次の表に、これらのシナリオの一部を示し、可能であれば、シナリオに 1 つのワークスペースを使用する方法を示します。
| 要件 | 説明 | ワークスペースの数を減らす方法 |
|---|---|---|
| 主権と規制コンプライアンス | ワークスペースは特定のリージョンに関連付けられています。 規制要件を満たすためにデータをさまざまなAzure地域に保持するには、データを別のワークスペースに分割します。 Microsoft Sentinelでは、データは主に同じ地域またはリージョンに格納され、処理されます。ただし、Microsoft の機械学習を利用する検出ルールを使用する場合など、一部の例外があります。 このような場合は、処理のためにワークスペースの地域の外部にデータがコピーされる可能性があります。 |
|
| データの所有権 | 子会社や関連会社など、データ所有権の境界は、個別のワークスペースを使用してより適切に線引きされます。 | |
| 複数のAzure テナント | Microsoft Sentinelでは、Microsoft および Azure SaaS リソースからのデータ収集は、独自のMicrosoft Entra テナント境界内でのみサポートされます。 そのため、各Microsoft Entraテナントには個別のワークスペースが必要です。 | |
| 詳細なデータ アクセス制御 | organizationは、Microsoft Sentinelによって収集されたデータの一部にアクセスするために、organization内または外部のさまざまなグループにアクセスできるようにする必要がある場合があります。 例:
|
RBAC またはテーブル レベルAzure RBAC Azureリソースを使用する |
| きめ細かいリテンション期間の設定 | これまで、異なるデータ型に異なる保持期間を設定する唯一の方法は、複数のワークスペースでした。 テーブル レベルの保持設定の導入により、多くの場合、これは不要になります。 | テーブル レベルの保持設定を使用するか、データの削除を自動化する |
| 分割請求 | ワークスペースを別のサブスクリプションに配置することで、異なるパーティに課金できます。 | 使用状況レポートとクロスチャージ |
| レガシ アーキテクチャ | 複数のワークスペースを使用することは、制限事項やベスト プラクティスを考慮した履歴デザインに由来する可能性があります。これは、もはや当てはまりません。 また、Microsoft Sentinelに合わせて変更できる任意の設計の選択である場合もあります。 たとえば、次のような情報が含まれます。
|
ワークスペースを再設計する |
使用するテナントとワークスペースの数を決定する場合は、ほとんどのMicrosoft Sentinel機能が 1 つのワークスペースまたはMicrosoft Sentinel インスタンスを使用して動作し、ワークスペース内に収容されているすべてのログを取り込Microsoft Sentinelすることを検討してください。
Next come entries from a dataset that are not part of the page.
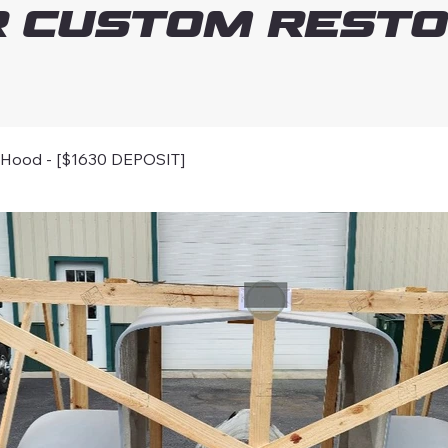
 Custom Resto
Hood - [$1630 DEPOSIT]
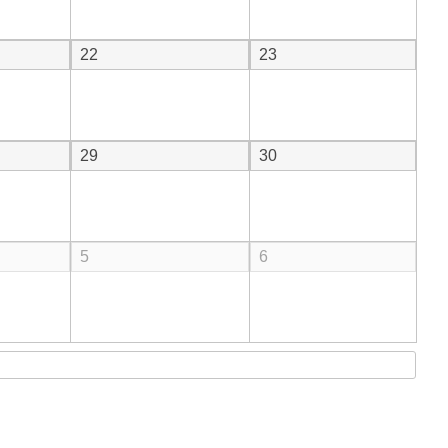
22
23
29
30
5
6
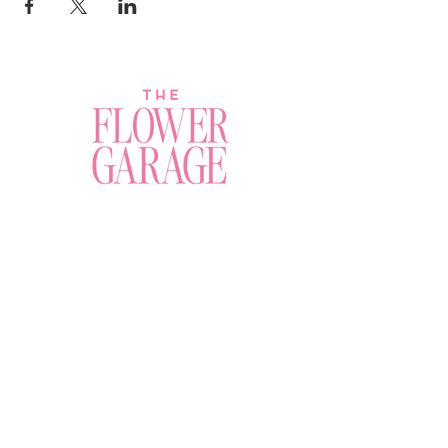
Join a Workshop →
Whether you’re joining us
for your very first
workshop, planning an
Plan Your Event →
unforgettable celebration,
or exploring our curated
Visit Our Shop →
shop, your creative
journey begins here.
Contact Us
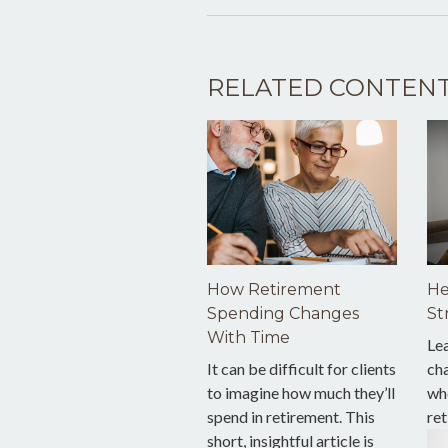
RELATED CONTEN
How Retirement
He
Spending Changes
St
With Time
Le
It can be difficult for clients
ch
to imagine how much they’ll
wh
spend in retirement. This
ret
short, insightful article is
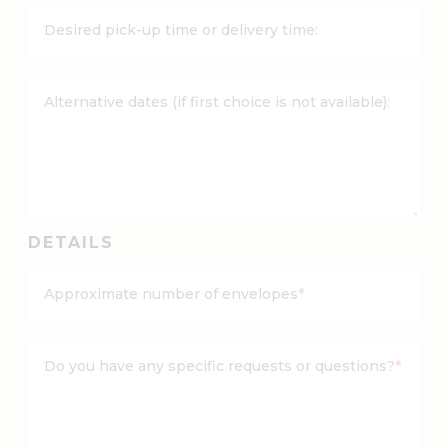
Y
Desired pick-up time or delivery time:
Y
d
a
Alternative dates (if first choice is not available):
s
h
M
M
d
a
DETAILS
s
h
Approximate number of envelopes
*
D
D
Do you have any specific requests or questions?
*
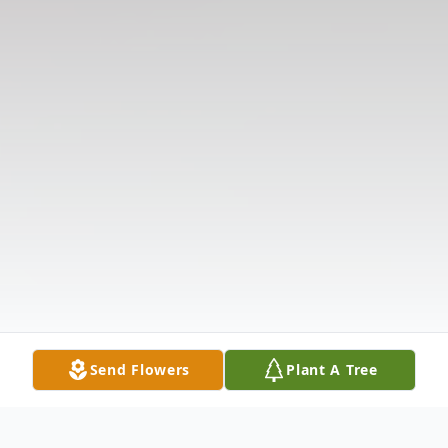
Send Flowers
Plant A Tree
マネージド セキュリティ サービス プロバイダー (MSSP)
MSSP の場合、上記のすべての要件が適用されない場合は、テナント間で複数のワークスペースを作成することをお勧めします。 具体的には、Microsoft Entra テナントごとに少なくとも 1 つのワークスペースを作成して、独自のMicrosoft Entra テナント内でのみ機能する組み込みのサービス間データ コネクタをサポートすることをお勧めします。
診断設定に基づくコネクタは、リソースが存在するのと同じテナントにないワークスペースに接続できません。 これは、Azure Firewall、Azure Storage、Azure アクティビティ、Microsoft Entra IDなどのコネクタに適用されます。
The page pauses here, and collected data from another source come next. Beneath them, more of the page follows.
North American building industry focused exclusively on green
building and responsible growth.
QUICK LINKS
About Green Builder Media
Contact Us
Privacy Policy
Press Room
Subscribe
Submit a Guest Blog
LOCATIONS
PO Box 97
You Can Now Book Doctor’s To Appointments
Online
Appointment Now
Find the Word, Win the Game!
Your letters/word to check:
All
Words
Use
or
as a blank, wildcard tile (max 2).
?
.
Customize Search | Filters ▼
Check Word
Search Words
パートナー データ コネクタは、多くの場合、API またはエージェント コレクションに基づいているため、特定のMicrosoft Entra テナントにアタッチされません。
Azure Lighthouse を使用して、異なるテナント内の複数のMicrosoft Sentinel インスタンスを管理できます。
複数のワークスペース アーキテクチャをMicrosoft Sentinelする
上記の要件で示されているように、1 つの SOC で、Microsoft Sentinelが有効になっている複数の Log Analytics ワークスペースを一元的に管理して監視する必要がある場合があります。Microsoft Entraテナント間で有効になる可能性があります。
- MSSP Microsoft Sentinel サービス。
- 複数の子会社にサービスを提供するグローバル SOC。それぞれが独自のローカル SOC を持っています。
- ORGANIZATION内の複数のMicrosoft Entra テナントを監視する SOC。
このような場合に対処するために、Microsoft Sentinelでは、一元的な監視、構成、管理を可能にする複数ワークスペース機能が提供され、SOC でカバーされるすべてのウィンドウに 1 つのウィンドウが提供されます。 次の図は、このようなユース ケースのアーキテクチャの例を示しています。
このモデルは、すべてのデータが 1 つのワークスペースにコピーされる完全に一元化されたモデルよりも大きな利点を提供します。
- グローバル SOC とローカル SOC、または MSSP の顧客への柔軟なロール割り当て。
- データの所有権、データプライバシー、規制コンプライアンスに関する課題が少なくなります。
- ネットワークの待機時間と料金を最小限に抑えます。
- 新しい子会社や顧客の簡単なオンボードとオフボーディング。
次の手順
この記事では、Microsoft Sentinelが複数のワークスペースとテナントにまたがって拡張する方法について説明しました。